The WSJ article went on to note that the aim of this rule aimed at citizens living abroad had originally been intended "to prevent wealthy people ducking their military and civic obligations by fleeing the U.S. in its time of crisis", but that it was expanded in 1864, "to include income from all sources, no matter where [it was] generated.
"Scholars say this happened as the proud sense of being a citizen of the U.S. – with all its opportunities and obligations – first flowered out of the battlefields.
"That model of citizenship-based taxation has remained in the U.S. law ever since, even as the rest of the world has gravitated to a different model, one that simply considers where the taxpayer is living at the moment."

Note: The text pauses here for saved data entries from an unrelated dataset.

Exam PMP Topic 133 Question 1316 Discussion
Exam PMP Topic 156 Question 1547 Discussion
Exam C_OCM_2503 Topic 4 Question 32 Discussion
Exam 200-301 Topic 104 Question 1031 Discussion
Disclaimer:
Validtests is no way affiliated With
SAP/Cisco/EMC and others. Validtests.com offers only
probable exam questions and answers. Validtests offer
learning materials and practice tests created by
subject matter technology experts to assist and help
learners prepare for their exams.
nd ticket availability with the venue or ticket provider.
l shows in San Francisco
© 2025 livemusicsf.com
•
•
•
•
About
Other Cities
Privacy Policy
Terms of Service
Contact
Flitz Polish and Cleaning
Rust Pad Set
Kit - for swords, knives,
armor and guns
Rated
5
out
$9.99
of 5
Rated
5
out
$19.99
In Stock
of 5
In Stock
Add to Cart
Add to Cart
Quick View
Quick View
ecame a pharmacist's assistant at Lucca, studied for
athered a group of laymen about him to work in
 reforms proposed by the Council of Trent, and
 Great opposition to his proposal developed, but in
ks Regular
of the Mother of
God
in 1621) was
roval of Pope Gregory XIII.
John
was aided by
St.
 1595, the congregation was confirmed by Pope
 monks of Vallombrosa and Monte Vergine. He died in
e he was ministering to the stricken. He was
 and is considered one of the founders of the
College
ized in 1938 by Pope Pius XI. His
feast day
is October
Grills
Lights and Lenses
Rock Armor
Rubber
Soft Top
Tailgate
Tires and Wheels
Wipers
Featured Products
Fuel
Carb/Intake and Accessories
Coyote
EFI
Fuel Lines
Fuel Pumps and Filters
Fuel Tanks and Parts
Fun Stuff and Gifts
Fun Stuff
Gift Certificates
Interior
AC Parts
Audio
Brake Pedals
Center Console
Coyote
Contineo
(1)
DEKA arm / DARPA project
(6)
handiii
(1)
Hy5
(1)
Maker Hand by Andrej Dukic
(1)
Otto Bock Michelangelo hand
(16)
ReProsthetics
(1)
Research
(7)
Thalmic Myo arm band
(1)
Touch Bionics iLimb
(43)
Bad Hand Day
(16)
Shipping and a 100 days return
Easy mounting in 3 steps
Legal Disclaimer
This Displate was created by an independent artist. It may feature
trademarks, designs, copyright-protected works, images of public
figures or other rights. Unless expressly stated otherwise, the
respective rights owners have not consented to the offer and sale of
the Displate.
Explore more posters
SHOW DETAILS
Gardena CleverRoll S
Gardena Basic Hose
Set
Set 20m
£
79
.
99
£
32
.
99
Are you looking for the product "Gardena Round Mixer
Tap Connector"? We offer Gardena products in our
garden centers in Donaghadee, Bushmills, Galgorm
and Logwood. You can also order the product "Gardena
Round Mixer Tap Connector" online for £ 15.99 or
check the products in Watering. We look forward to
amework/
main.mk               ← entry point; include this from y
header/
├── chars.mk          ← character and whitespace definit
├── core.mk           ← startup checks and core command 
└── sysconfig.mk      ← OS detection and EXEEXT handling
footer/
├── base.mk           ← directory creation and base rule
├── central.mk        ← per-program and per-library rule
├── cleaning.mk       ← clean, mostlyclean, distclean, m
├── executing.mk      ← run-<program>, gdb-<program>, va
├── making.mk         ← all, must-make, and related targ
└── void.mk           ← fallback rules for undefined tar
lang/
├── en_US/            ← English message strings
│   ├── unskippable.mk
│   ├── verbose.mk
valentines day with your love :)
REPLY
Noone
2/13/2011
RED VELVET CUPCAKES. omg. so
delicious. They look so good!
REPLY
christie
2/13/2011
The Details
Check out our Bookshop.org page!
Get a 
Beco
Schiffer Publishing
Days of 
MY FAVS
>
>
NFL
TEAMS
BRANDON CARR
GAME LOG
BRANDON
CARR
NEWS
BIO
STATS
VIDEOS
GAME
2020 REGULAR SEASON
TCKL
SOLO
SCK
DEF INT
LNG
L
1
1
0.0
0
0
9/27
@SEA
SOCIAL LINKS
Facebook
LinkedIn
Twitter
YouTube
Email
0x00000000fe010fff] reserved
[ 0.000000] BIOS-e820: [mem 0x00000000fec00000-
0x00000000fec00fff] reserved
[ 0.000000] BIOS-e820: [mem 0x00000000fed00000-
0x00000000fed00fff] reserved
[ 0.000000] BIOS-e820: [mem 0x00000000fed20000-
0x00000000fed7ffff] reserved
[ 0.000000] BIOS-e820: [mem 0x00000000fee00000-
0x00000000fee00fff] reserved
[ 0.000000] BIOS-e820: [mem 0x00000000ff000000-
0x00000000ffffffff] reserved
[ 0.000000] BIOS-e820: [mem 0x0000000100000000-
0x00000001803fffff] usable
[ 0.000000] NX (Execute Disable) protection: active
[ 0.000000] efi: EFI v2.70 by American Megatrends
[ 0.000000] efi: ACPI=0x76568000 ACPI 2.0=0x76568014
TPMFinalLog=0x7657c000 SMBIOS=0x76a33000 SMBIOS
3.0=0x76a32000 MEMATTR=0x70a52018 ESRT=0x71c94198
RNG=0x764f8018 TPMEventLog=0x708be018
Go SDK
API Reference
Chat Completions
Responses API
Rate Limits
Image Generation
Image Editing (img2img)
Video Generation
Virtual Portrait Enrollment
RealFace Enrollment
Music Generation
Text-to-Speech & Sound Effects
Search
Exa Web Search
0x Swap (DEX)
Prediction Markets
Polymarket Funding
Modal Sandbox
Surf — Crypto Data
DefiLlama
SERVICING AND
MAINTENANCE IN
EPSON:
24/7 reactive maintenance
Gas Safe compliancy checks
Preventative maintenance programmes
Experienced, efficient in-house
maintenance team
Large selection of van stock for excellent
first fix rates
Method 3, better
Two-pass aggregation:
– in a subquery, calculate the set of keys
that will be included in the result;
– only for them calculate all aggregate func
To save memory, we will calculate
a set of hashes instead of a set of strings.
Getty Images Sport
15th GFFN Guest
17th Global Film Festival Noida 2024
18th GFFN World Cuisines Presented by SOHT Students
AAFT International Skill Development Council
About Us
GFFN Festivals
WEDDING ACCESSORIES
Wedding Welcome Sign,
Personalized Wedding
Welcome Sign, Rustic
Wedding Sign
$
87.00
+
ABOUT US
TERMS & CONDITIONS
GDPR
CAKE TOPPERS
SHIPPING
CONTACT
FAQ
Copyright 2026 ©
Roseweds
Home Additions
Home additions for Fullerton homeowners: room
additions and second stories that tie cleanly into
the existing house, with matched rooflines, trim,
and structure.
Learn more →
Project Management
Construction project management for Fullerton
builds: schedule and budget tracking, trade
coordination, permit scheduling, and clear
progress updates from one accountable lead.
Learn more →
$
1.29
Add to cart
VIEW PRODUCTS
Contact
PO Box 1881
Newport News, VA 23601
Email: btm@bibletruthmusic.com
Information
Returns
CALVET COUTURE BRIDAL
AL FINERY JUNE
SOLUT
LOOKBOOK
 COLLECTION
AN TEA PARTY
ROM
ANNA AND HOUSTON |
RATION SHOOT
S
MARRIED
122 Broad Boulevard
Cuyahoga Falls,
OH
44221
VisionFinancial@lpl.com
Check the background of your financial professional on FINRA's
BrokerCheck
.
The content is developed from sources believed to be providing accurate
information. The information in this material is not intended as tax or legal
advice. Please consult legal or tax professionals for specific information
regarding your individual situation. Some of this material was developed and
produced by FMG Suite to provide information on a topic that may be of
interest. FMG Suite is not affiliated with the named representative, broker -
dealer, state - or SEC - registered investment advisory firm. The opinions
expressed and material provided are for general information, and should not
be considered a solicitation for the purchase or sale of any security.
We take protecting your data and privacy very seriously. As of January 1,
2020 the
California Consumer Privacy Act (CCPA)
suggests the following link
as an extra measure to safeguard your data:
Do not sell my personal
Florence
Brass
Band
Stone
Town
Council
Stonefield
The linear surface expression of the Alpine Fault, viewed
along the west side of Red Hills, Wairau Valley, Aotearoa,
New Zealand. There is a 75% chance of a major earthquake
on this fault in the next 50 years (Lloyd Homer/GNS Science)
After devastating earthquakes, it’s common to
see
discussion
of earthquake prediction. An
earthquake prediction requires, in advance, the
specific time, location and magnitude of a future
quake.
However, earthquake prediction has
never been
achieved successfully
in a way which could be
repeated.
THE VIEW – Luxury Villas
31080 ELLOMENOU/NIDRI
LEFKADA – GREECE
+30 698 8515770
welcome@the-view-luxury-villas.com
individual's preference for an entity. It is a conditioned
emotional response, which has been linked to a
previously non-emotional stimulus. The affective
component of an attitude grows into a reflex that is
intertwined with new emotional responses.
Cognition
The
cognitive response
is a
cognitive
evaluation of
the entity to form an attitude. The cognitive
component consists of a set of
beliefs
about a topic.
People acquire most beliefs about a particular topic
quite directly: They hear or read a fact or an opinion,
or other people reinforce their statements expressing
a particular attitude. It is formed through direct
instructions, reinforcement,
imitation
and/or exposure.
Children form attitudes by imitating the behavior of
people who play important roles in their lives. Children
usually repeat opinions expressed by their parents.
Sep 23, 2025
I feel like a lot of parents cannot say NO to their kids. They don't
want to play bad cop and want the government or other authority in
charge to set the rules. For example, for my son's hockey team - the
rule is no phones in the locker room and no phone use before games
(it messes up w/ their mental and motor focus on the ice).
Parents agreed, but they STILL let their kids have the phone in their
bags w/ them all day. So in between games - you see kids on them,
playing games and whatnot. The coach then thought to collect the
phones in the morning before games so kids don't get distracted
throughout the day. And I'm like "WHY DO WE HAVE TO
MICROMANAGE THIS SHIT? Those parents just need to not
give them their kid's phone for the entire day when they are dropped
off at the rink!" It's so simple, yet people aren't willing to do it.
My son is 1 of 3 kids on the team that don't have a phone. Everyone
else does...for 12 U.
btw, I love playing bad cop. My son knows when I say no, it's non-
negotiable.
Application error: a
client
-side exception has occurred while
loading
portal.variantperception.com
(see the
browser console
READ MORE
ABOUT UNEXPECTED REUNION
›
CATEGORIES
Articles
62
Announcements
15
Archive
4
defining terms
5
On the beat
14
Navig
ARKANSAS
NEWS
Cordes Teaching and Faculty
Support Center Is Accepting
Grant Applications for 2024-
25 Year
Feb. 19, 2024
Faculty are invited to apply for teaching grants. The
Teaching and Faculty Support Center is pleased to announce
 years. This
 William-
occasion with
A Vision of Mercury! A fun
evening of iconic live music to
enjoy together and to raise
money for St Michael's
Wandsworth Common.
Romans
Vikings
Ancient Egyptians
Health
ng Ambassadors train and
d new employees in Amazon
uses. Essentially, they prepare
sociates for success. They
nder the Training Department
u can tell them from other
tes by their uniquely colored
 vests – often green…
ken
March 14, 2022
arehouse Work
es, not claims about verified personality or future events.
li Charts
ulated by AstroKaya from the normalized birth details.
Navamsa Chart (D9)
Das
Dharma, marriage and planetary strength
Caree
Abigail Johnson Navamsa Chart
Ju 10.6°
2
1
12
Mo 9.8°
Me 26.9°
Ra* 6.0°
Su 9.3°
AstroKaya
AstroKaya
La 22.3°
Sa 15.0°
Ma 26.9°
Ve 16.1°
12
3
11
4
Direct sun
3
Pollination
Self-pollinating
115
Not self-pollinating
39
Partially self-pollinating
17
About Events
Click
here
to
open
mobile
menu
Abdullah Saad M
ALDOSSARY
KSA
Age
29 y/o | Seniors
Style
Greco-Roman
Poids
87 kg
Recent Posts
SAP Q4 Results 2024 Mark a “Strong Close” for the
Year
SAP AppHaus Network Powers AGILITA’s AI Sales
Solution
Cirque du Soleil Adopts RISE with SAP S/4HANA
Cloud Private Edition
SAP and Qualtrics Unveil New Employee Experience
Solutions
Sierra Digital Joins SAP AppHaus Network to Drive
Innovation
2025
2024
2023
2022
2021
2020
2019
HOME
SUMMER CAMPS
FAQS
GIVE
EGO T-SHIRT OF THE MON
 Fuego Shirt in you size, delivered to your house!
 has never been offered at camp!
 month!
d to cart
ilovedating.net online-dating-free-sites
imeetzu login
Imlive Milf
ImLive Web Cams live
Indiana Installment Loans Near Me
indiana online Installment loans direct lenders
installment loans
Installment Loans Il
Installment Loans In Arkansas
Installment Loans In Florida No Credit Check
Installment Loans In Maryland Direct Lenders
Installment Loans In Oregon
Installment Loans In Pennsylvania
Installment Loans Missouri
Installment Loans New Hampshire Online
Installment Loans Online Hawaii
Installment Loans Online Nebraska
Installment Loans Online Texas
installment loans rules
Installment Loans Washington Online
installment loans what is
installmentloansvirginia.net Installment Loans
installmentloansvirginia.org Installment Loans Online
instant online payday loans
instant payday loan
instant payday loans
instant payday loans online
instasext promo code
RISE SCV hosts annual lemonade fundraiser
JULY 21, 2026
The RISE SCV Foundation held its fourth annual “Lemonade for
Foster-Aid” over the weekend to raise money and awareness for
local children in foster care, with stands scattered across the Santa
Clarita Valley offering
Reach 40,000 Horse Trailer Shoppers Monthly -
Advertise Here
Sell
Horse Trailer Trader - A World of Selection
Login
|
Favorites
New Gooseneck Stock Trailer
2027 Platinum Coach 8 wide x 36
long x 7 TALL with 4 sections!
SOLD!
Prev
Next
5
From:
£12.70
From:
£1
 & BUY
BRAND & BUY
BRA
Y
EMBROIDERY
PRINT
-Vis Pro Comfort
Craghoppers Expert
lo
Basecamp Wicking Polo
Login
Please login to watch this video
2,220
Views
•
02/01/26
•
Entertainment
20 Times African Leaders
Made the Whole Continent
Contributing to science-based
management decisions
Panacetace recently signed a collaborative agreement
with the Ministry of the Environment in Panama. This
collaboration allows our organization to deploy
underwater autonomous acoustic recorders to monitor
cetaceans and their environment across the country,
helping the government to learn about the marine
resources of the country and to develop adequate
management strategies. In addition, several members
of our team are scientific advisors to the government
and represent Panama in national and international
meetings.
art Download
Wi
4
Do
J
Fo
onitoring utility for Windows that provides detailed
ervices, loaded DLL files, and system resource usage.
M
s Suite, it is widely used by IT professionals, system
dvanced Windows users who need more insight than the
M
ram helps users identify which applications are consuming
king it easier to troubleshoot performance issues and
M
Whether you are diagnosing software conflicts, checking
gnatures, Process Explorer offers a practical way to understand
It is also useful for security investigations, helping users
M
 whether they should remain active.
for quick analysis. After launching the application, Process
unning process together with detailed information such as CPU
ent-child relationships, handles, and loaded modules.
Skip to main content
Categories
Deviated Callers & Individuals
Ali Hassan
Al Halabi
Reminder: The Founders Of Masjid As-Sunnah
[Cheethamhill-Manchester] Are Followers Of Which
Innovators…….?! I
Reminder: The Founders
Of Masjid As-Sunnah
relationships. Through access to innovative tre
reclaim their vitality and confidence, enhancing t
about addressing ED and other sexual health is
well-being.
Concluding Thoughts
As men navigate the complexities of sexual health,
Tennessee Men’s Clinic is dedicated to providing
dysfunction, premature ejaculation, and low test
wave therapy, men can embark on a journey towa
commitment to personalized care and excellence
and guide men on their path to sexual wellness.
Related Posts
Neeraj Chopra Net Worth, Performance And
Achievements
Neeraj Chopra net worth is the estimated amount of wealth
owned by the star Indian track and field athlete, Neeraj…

For today's U.S. expats, America's citizenship-based regime only began to become a major problem after the Foreign Account Tax Compliance Act came into force in 2010. This law obliged non-U.S. financial institutions to report to the U.S. on all of their American account-holders, which meant that, for the first time, the U.S. authorities knew about all the Americans who were resident outside of the U.S. (as well as those in the U.S. who had non-U.S. financial accounts, the identification of which had been the original purpose of FATCA).
Expatriate advocacy organizations such as the American Citizens Abroad, as well as the Republicans Overseas and Democrats Abroad, have tried to persuade Congress to move the U.S. to a residence-base tax regime, like most of the rest of the world – with the exception of Eritrea – has, but as Rubin notes above, the idea has yet to find enough supporters in Congress to make any progress.